To disable OSD, change enable to 0
[osd]
enable=0
To disable tiling, change enable to 0
[tiled-display]
enable=0
To turn-off output rendering, change the sink to fakesink.
[sink0]
enable=1
#Type - 1=FakeSink 2=EglSink 3=File
type=1
sync=0

Use the max_perf setting for tracker

DeepStream SDK 6.2 onwards introduces a new reference low-level tracker library, NvMultiObjectTracker, along with a set of configuration files:

config_tracker_IOU.yml

config_tracker_NvDCF_max_perf.yml

config_tracker_NvDCF_perf.yml

config_tracker_NvDCF_accuracy.yml

To achieve the peak performance shown in the table above when using the NvDCF tracker, make sure the max_perf configuration is used with video frame resolution matched to that of the inference module. If the inference module uses 480x272 resolution, for example, it would be recommended to use a reduced resolution (e.g., 480x288) for the tracker module like the following:

[tracker]
enable=1
tracker-width=480
tracker-height=288
ll-lib-file=/opt/nvidia/deepstream/deepstream/lib/libnvds_nvmultiobjecttracker.so
#ll-config-file=/opt/nvidia/deepstream/deepstream/samples/configs/deepstream-app/config_tracker_IOU.yml
ll-config-file=/opt/nvidia/deepstream/deepstream/samples/configs/deepstream-app/config_tracker_NvDCF_max_perf.yml
gpu-id=0
enable-batch-process=1
display-tracking-id=1

When the IOU tracker is used, the video frame resolution doesn’t matter, and the default config_tracker_IOU.yml can be used.

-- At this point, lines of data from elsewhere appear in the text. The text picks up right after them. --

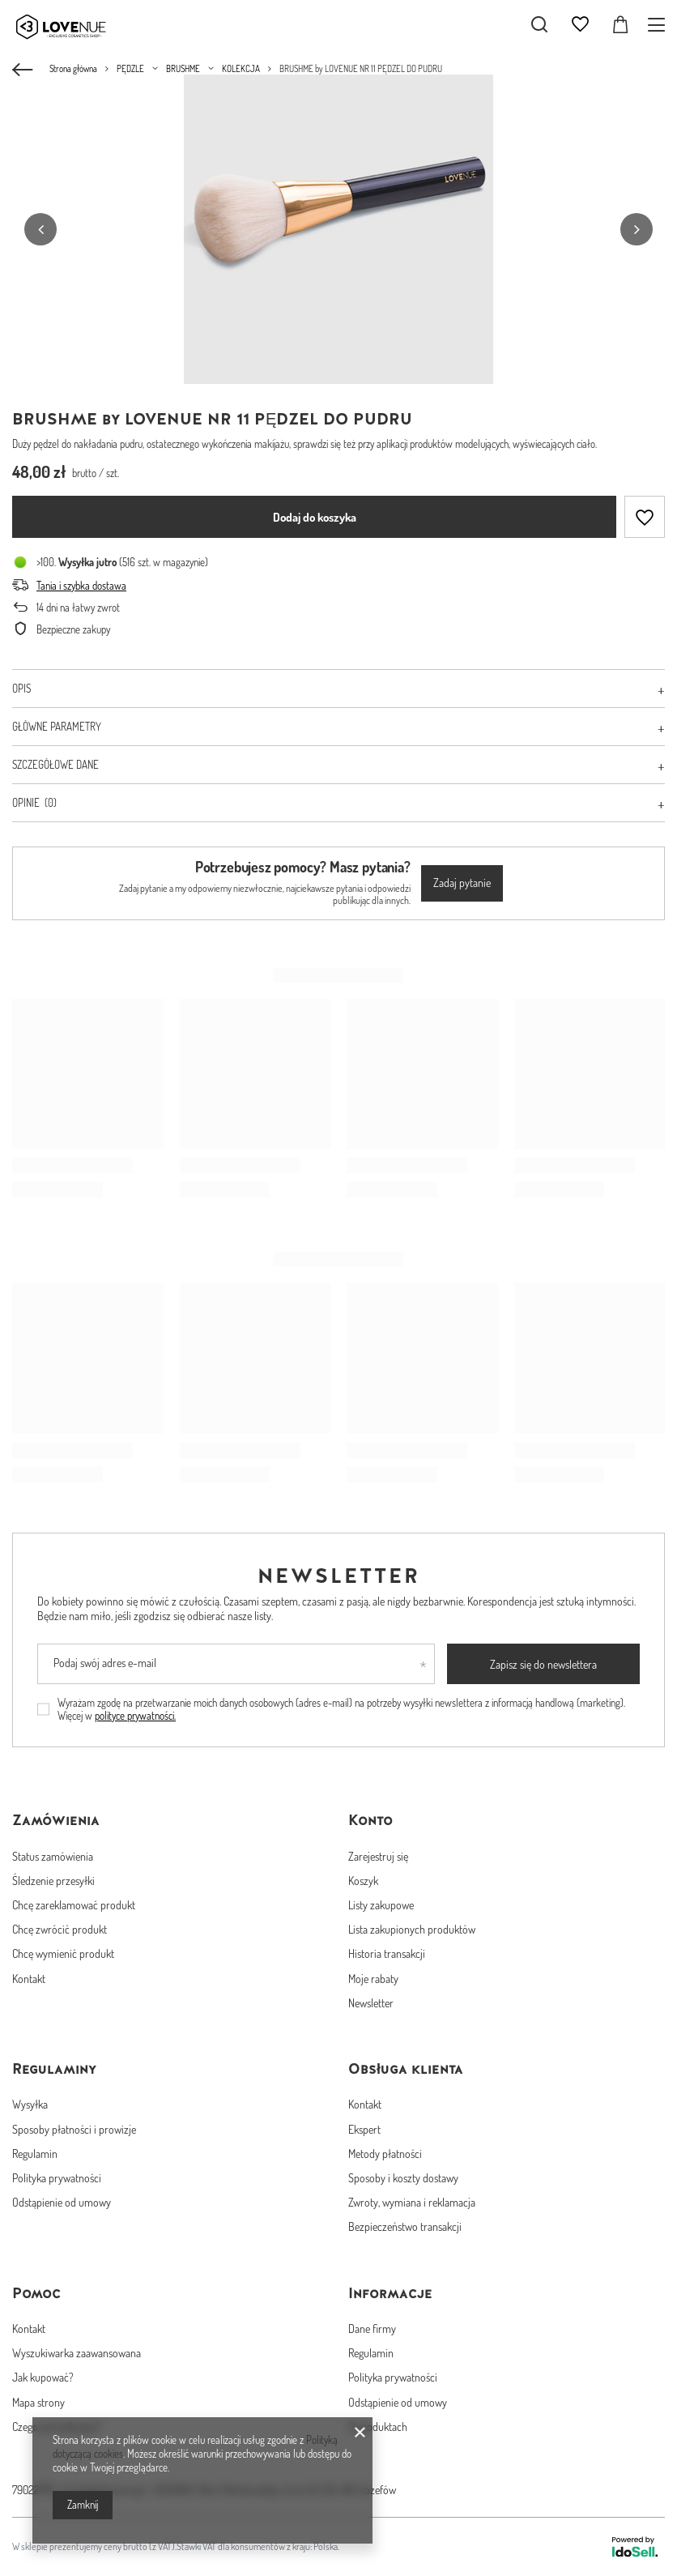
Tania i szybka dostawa (81, 585)
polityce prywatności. (135, 1715)
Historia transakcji (386, 1953)
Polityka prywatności (56, 2178)
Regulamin (34, 2153)
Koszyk (363, 1880)
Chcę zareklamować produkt (73, 1905)
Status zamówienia (52, 1856)
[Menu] (659, 24)
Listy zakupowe (381, 1905)
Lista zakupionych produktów (411, 1929)
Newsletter (339, 1576)
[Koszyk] (620, 24)
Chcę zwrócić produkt (59, 1929)
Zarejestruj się (378, 1856)
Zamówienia (56, 1819)
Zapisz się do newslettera (543, 1664)
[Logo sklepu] (73, 24)
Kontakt (28, 1978)
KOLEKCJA (241, 69)
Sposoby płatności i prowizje (74, 2129)
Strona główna (73, 69)
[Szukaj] (539, 24)
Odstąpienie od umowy (61, 2202)
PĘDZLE (130, 69)
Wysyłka (30, 2104)
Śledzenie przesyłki (53, 1880)
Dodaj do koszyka (314, 517)
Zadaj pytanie (462, 882)
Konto (370, 1819)
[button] (40, 229)
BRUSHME (183, 69)
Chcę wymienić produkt (63, 1953)
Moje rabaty (373, 1978)
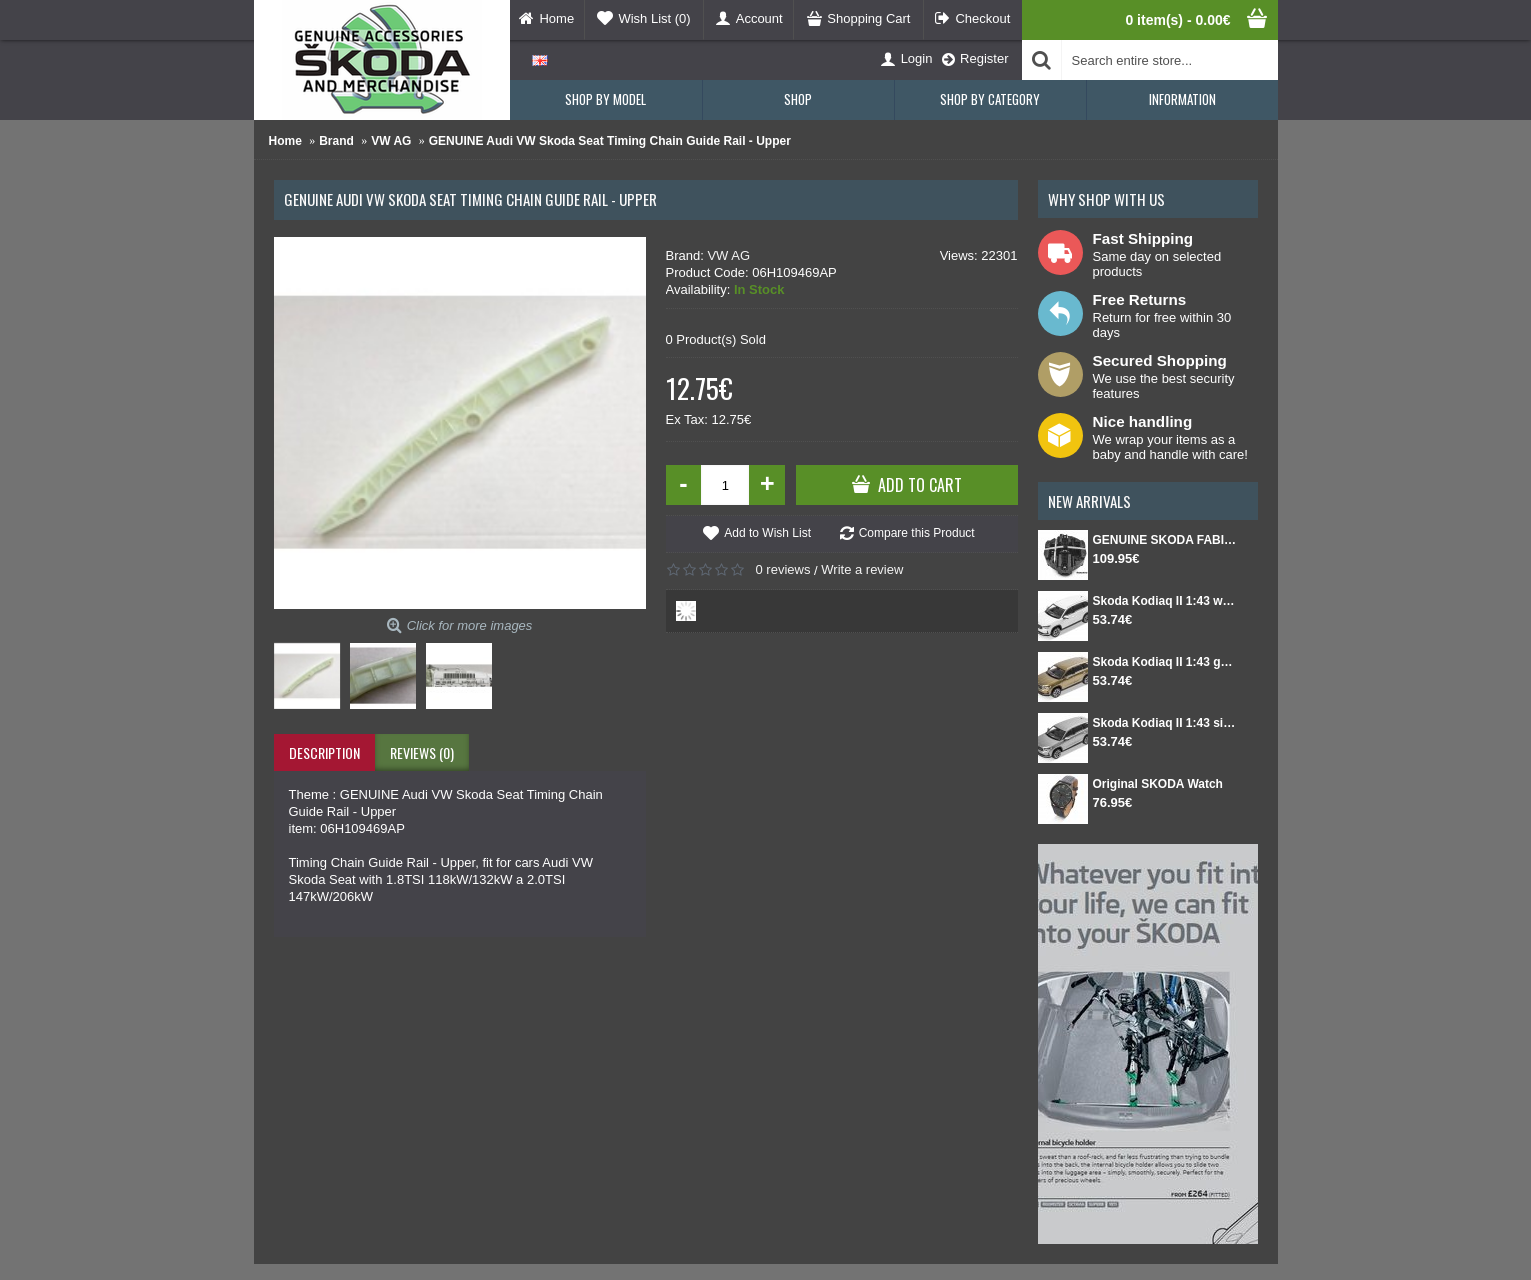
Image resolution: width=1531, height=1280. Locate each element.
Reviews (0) (422, 752)
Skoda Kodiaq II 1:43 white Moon (1165, 601)
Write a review (862, 569)
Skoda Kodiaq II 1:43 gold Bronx (1165, 662)
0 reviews (783, 569)
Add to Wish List (767, 533)
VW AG (728, 255)
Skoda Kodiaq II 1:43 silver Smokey (1165, 723)
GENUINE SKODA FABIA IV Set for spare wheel (1165, 540)
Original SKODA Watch (1158, 784)
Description (324, 752)
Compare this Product (917, 533)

CudaDeviceScheduleBlockingSync flag is set by default on dGPU

On dGPU only, cudaDeviceScheduleBlockingSync flag is set by default on the GPU where the Deepstream pipeline runs. In general, for pipelines with multiple streams, this helps in reducing the CPU utilization without affecting the performance much.

Setting cudaDeviceScheduleBlockingSync flag when sub batches are enabled in the tracker, results in significant reduction in CPU utilization with similar or negligible dip in performance.

When the environment variable NVDS_DISABLE_CUDADEV_BLOCKINGSYNC is set to 1, cudaDeviceScheduleBlockingSync flag is not set by default.

There is a remote possibility that setting cudaDeviceScheduleBlockingSync flag might affect the pipeline performance negatively when the pipeline already runs with GPU utilization close to 100%. Hence, when the user encounters a situation where a Deepstream pipeline is GPU bound and the GPU utilization does not reach close to 100%, then the user may experiment with setting NVDS_DISABLE_CUDADEV_BLOCKINGSYNC to 1 and check if it helps in improving the performance of the pipeline.